NOSTALGIA: The life of Richard Watson, a great Westmerian

The Westmorland Gazette: Richard Watson in a portrait by Peter Romney Richard Watson in a portrait by Peter Romney

In the first of a two-part series, Dr Kent Brooks recounts the life of Richard Watson, Bishop of Llandaff, a great Westmerian.

Portraits of worthies gazed down on generations of boys at Heversham Grammar School: one of these was Richard Watson.

Most boys had no idea who he was and I hope to rectify this.

Richard Watson, born at Heversham in 1737, was descended from statesmen – Lakeland farmers, who owned their own land and were fiercely independent.

However, his father, formerly headmaster of Heversham Grammar School, was quite poor. Perhaps Richard was endowed with his independent way of thinking from his father, in spite of the fact that he died while Richard was still young.

Richard went to Heversham Grammar School, ultimately getting a scholarship to Trinity College Cambridge. These scholarships had been endowed by Edward Wilson of Dallam Tower in 1652.

At Cambridge the young Richard shone, especially at mathematics.

He was strongly under the influence of Edmund Law, later Bishop of Carlisle, but also the progeny of a statesmen from Askam in Westmorland.

His career in the university progressed through several posts to that of junior dean, being also ordained, a necessity for a university career at that time.

Interestingly, he also turned down several lucrative posts, thereby offending Lord Newcastle, then both Chancellor of the University and Prime Minister. He was not to follow the standard ecclesiastical path.

In 1764 Watson was appointed to the chair of chemistry. Although he knew nothing of chemistry at the time, this was not seen as a disadvantage!
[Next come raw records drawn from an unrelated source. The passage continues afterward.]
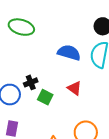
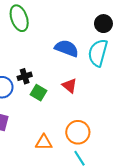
green ellipse: (21, 27) -> (19, 18), turned 50

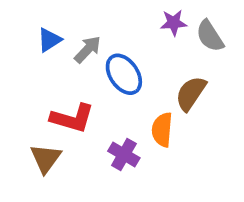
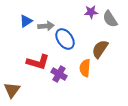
gray arrow: (88, 49) -> (46, 26), turned 42
purple cross: (124, 154) -> (59, 74), moved
brown triangle: (46, 158) -> (12, 90), moved

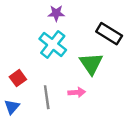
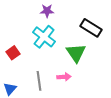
red square: (18, 78) -> (13, 53), moved

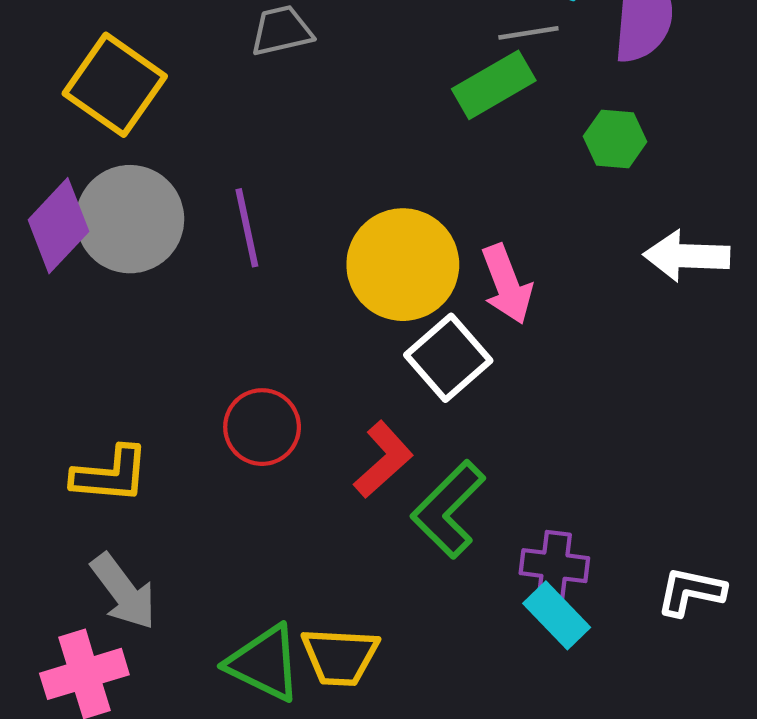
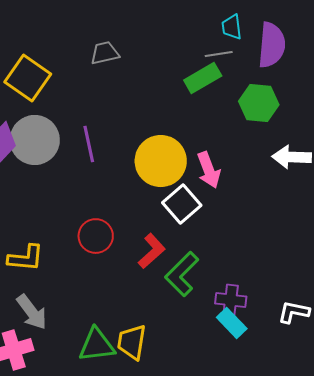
green hexagon: (615, 139) -> (259, 103), size x1.4
yellow trapezoid: (340, 657) -> (132, 342), turned 96
green triangle: (264, 663) -> (97, 345), turned -33

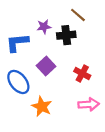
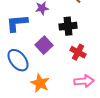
black cross: (66, 35) -> (68, 26), moved

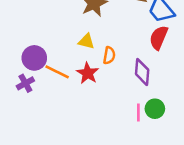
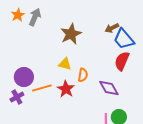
orange line: (57, 72) -> (42, 88), turned -42
purple diamond: (142, 72) -> (109, 88), turned -35

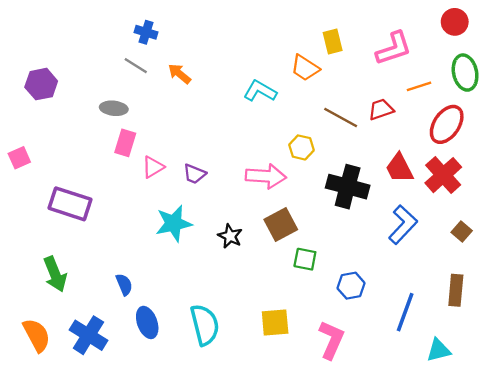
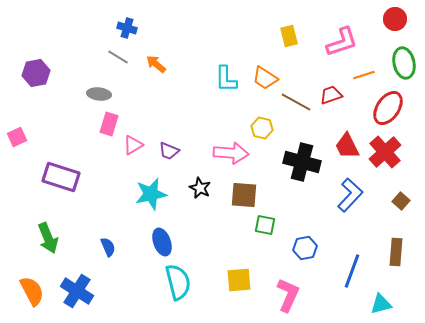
orange trapezoid: (305, 68) -> (265, 78), moved
cyan L-shape: (260, 91) -> (226, 79), turned -120
brown square: (281, 225) -> (244, 195), turned 32
black star: (230, 236) -> (200, 188), moved
blue ellipse: (147, 322) -> (162, 242), moved

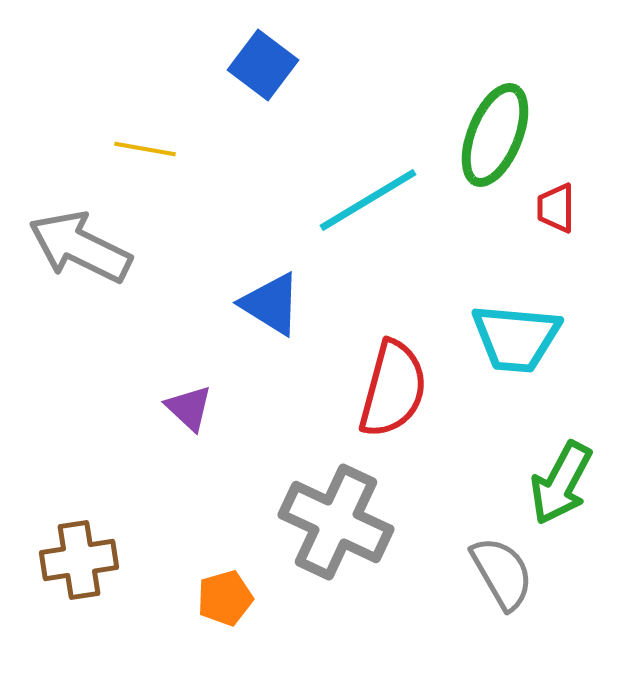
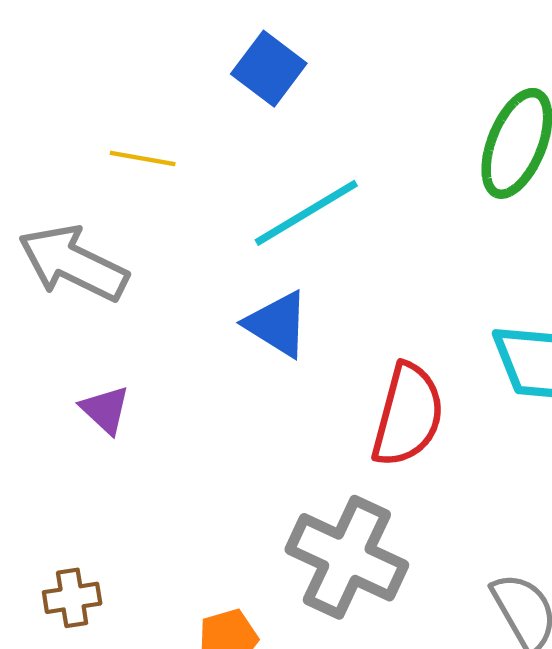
cyan line: (368, 200) -> (306, 213), moved
purple triangle: (189, 408) -> (105, 410), moved
brown cross: (79, 560) -> (72, 598), size x0.7

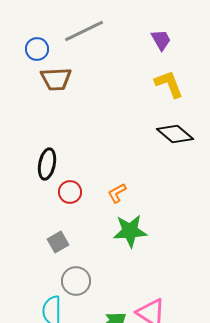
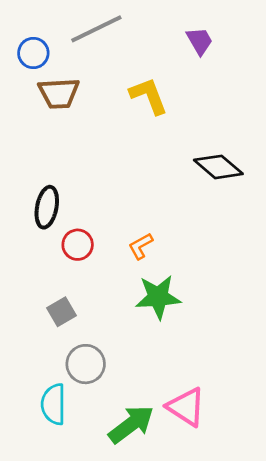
yellow L-shape: (169, 84) -> (149, 96), moved

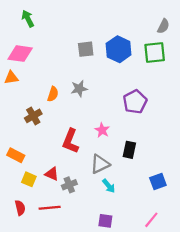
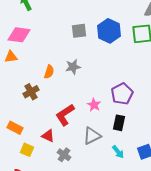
purple pentagon: (135, 102) -> (122, 94), moved
red L-shape: (70, 141) -> (65, 115), turned 35
red triangle: (52, 174) -> (48, 136), moved
gray cross: (69, 185) -> (64, 155), turned -32
cyan arrow: (109, 186) -> (118, 152), moved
He did, however, later deliver a series of popular lectures, write a book on the subject and was elected to the Royal Society.
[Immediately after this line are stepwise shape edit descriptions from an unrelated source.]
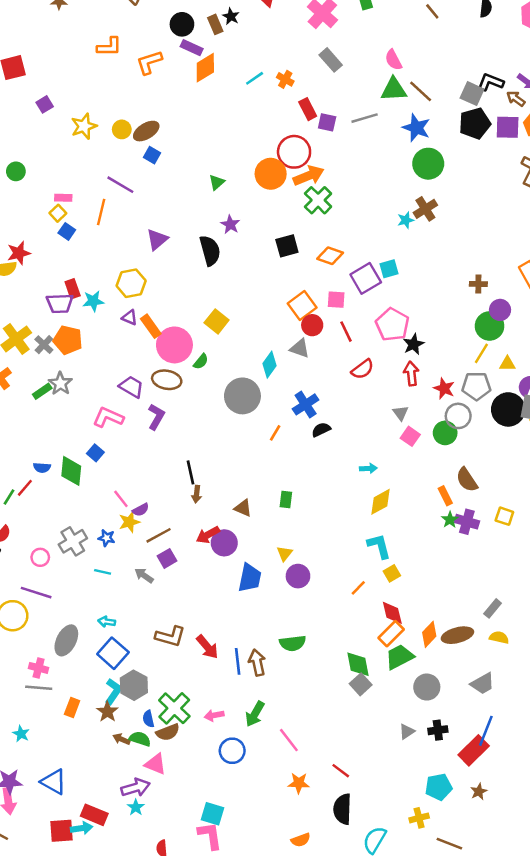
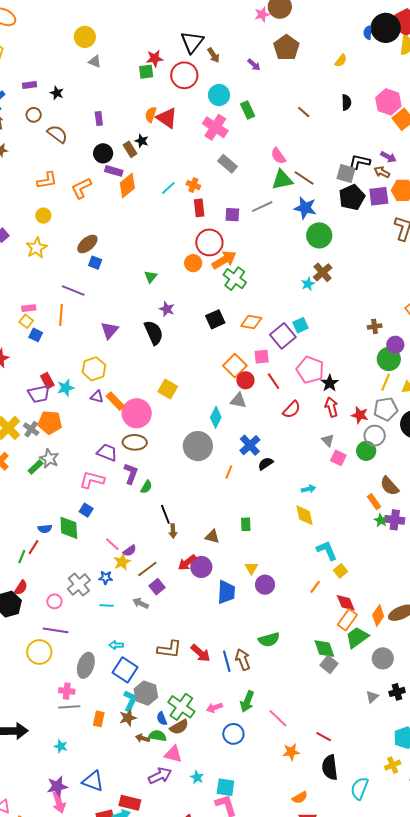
red rectangle: (308, 109) -> (199, 208), moved, turned 30
yellow circle: (122, 129) -> (43, 216), moved
orange circle: (271, 174) -> (193, 263), size x0.7
green semicircle: (201, 362) -> (146, 487), moved
yellow diamond: (380, 502) -> (304, 515), moved, turned -65
brown star: (107, 712) -> (128, 718), turned 30
cyan star: (136, 807) -> (197, 777), moved

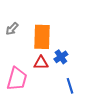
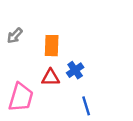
orange rectangle: (42, 37) -> (52, 46), size x0.7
When the Regius Professor of Divinity died in 1771, a post appeared that Watson had set his sights on. By dint of hard lobbying and ruthlessness he succeeded in drumming up the necessary aristocratic support and was elected.

This was worth £300 a year, and, although Watson again knew little about the subject of Divinity, he managed to produce six volumes of highly popular ‘Theological Tracts’ four years later.

In 1773 he married Dorothy Wilson, the eldest daughter of Edward Wilson of Dallam, descendent of the Wilson who had endowed his scholarship.

This is a token of the considerable success Watson had achieved by this time as it was very unusual for gentry such as the Wilsons to marry their daughter into the family of their tenants. The marriage was, nevertheless, a great success, producing nine children.